Train RMSE: 3.0538828973591214
Validation RMSE: 3.062841607273841


Unnamed: 0,key,fare_amount
0,2015-01-27 13:08:24.0000002,10.224867
1,2015-01-27 13:08:24.0000003,11.021889
2,2011-10-08 11:53:44.0000002,5.21767
3,2012-12-01 21:12:12.0000002,8.711488
4,2012-12-01 21:12:12.0000003,14.700125


## Conclusion

Beginning with the Linear Regression model, our RMSE was around 5.498 which was on the lower end of the leaderboard. By using a simple Neural Network with 5 layers, we were able to lower the RMSE to around 3.91. This was a huge improvement from the previous model, and moved us up around +300 in the leaderboards. There is still room for improvement on our model (possibly longer training than we had done here) but overall we were able to acheive a desirable score. 

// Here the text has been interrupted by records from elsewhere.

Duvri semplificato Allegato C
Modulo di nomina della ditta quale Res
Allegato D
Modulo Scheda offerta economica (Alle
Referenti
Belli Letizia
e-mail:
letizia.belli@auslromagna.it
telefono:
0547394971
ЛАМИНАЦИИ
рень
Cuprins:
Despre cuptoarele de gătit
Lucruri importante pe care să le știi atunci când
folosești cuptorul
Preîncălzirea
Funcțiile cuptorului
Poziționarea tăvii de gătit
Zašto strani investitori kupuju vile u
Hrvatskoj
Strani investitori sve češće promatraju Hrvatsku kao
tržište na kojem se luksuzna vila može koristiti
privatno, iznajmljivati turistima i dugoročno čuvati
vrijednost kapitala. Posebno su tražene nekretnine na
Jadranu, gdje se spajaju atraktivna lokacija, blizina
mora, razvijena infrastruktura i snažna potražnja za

Discovering trends in our data and engineering new features such as the distance in kilometers per trip and extracting information for the date/time, we were able to successfully predict the fare amount that would be expected for a NYC taxi rider within a resonable range. We were able to eliminate most outliers in the data and this was a major part in the success of the model, although more cleaning and analysis could most likely be done.